Multiple shipments of various types of ammunition to Israel have been delayed since February – that is four months. This far exceeds the single weapons shipment President Joe Biden mentioned regarding operations in Rafah.

The delayed shipments include artillery, tank and air combat ammunition – weapons Israel has already paid for – as well as thousands of JDAM kits that convert unguided bombs into precision-guided munitions. Netanyahu, not always known for strict adherence to facts, accurately describes the situation.

His unprecedented move – releasing a video directly criticizing Washington. – became necessary after months of quiet diplomacy failed to resolve the issue, effectively freezing weapons deliveries.

The actual delays stem from State Department officials who are not processing the required export permits for these shipments to Israel.

Defense Minister Yoav Gallant’s trip to the US will address this issue, which highlights Israel’s significant military and diplomatic dependence on America, as revealed during the ongoing war.

The benefits of US support for Israel are clear: $4 billion in annual military aid, continuous ammunition supply during war, and international backing against hostile entities like Iran, Russia and the United Nations. However, the drawbacks are less discussed: Israel’s limited freedom to act according to its own judgment, both operationally during the war and diplomatically in its aftermath.

The logical goal is a dramatic increase in domestic production – both in volume and variety – and liberation from contractual restrictions that prevent Israel from independently developing additional weapon types.

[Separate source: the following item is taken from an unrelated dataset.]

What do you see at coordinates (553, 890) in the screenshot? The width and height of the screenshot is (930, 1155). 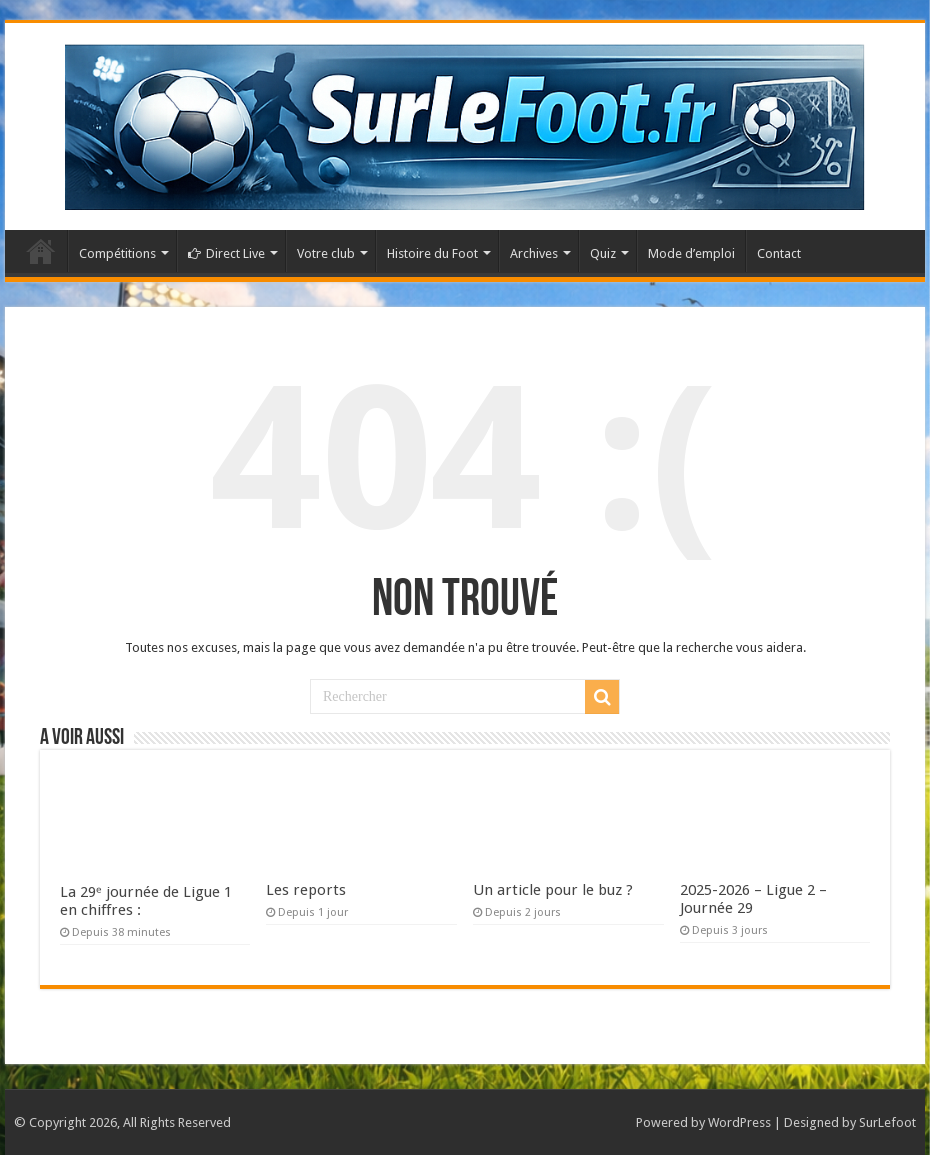 I see `Un article pour le buz ?` at bounding box center [553, 890].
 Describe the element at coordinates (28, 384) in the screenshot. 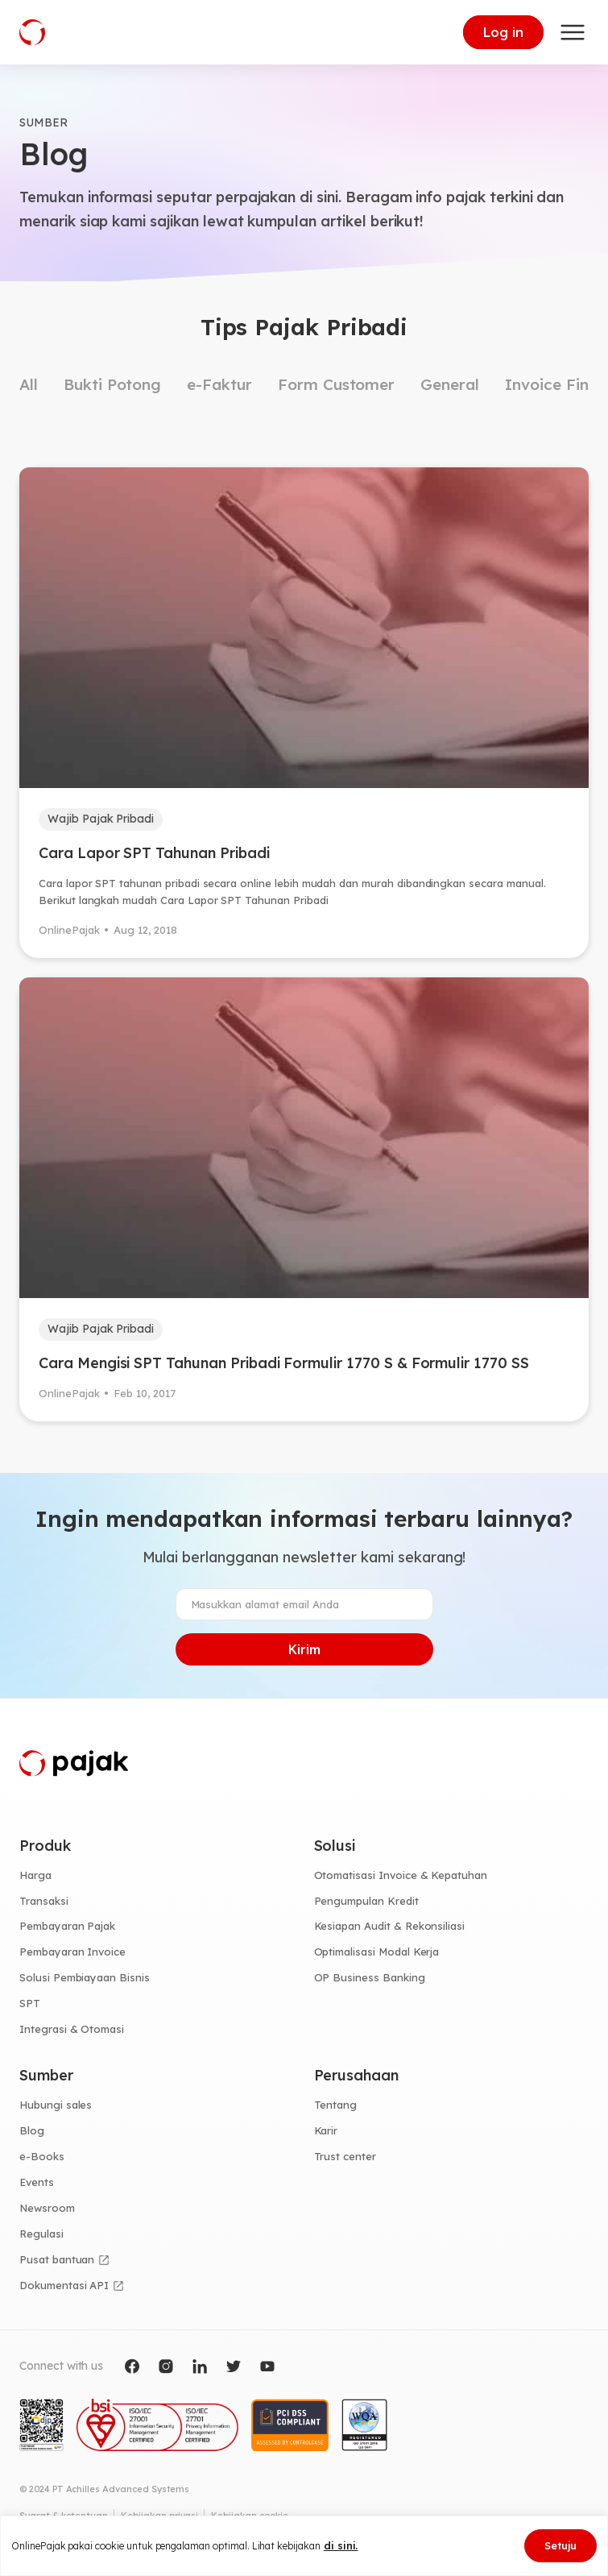 I see `All` at that location.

While dependence on the US won’t disappear overnight, efforts to reduce it should have begun yesterday. Israel has already taken some steps to increase its future autonomy.

Some may ridicule this ambition as unrealistic, but it’s not far-fetched. Similar skepticism surrounded the gradual phasing out of US civilian aid to Israel, which no longer exists today.

Reducing military aid will take years, but it’s the right path. Simultaneously, Israel must break the “siege” on weapons supply by approaching countries it wouldn’t normally consider, as it did during its first War of Independence.